Bergman in Uganda
Cette question, Markus Öhrn se l’est posée en entendant parler de la tradition des video jockey, sorte d’animateurs de salles de projection interprétant et commentant les films à l’attention du public. Après avoir traité la question du nouveau colonialisme dans de précédents projets — son installation vidéo White Ants , Black Ants (2010) et sa pièce We Love Africa and Africa Loves Us (2012) —, l’artiste interroge une nouvelle fois les rapports entre Africains et Européens.
Le dispositif, extrêmement simple, n’en est pas moins efficace.

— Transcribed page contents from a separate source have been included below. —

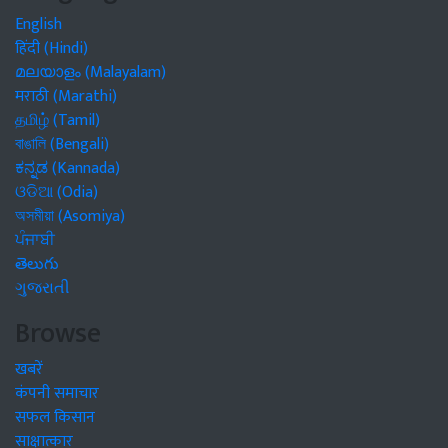
English
हिंदी (Hindi)
മലയാളം (Malayalam)
मराठी (Marathi)
தமிழ் (Tamil)
বাঙালি (Bengali)
ಕನ್ನಡ (Kannada)
ଓଡିଆ (Odia)
অসমীয়া (Asomiya)
ਪੰਜਾਬੀ
తెలుగు
ગુજરાતી
Browse
खबरें
कंपनी समाचार
सफल किसान
साक्षात्कार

Deux écrans se font face et se répondent : sur l’un est projeté Persona d’Ingmar Bergman (1966), sur l’autre la captation vidéo de la séance à laquelle ont assisté plusieurs habitants du bidonville. Entre les deux, le public, à la fois spectateur de Persona et témoin des réactions de la salle ougandaise. Le regard se déplace sans cesse d’un écran à l’autre, pour suivre le match (amical, bien sûr) qui oppose les blanches et froides Suédoises aux Africains qui ne comprennent pas toujours leurs tourments existentiels. Le video jockey interprète le film d’une voix excitée de commentateur sportif, en tentant de rendre intéressant aux yeux des spectateurs ce chef-d’œuvre du cinéma européen. Les scènes plus contemplatives sont l’occasion pour lui de se livrer à des réflexions sur les différences existant entre leur société et la nôtre (la longévité, l’accès aux soins de santé, la politique des retraites) et de formuler ce qu’il ne comprend pas (le mutisme dépressif, le suicide par amour).
Le video jockey donne le meilleur de lui-même, mais le désintérêt se peint parfois sur le visage des spectateurs. Certains s’en vont, d’autres détournent le regard. Une jeune fille assise au premier rang se plonge dans un magazine et ne relève les yeux que de temps en temps, lorsqu’un commentaire du video jockey attise sa curiosité.
Bergman in Uganda propose une expérience à la fois très riche et très forte. La façon dont réagissent ces gens à mille lieues de nos préoccupations bourgeoises face aux questions existentielles posées par Ingmar Bergman nous apprend évidemment beaucoup sur eux, mais plus encore peut-être sur nous.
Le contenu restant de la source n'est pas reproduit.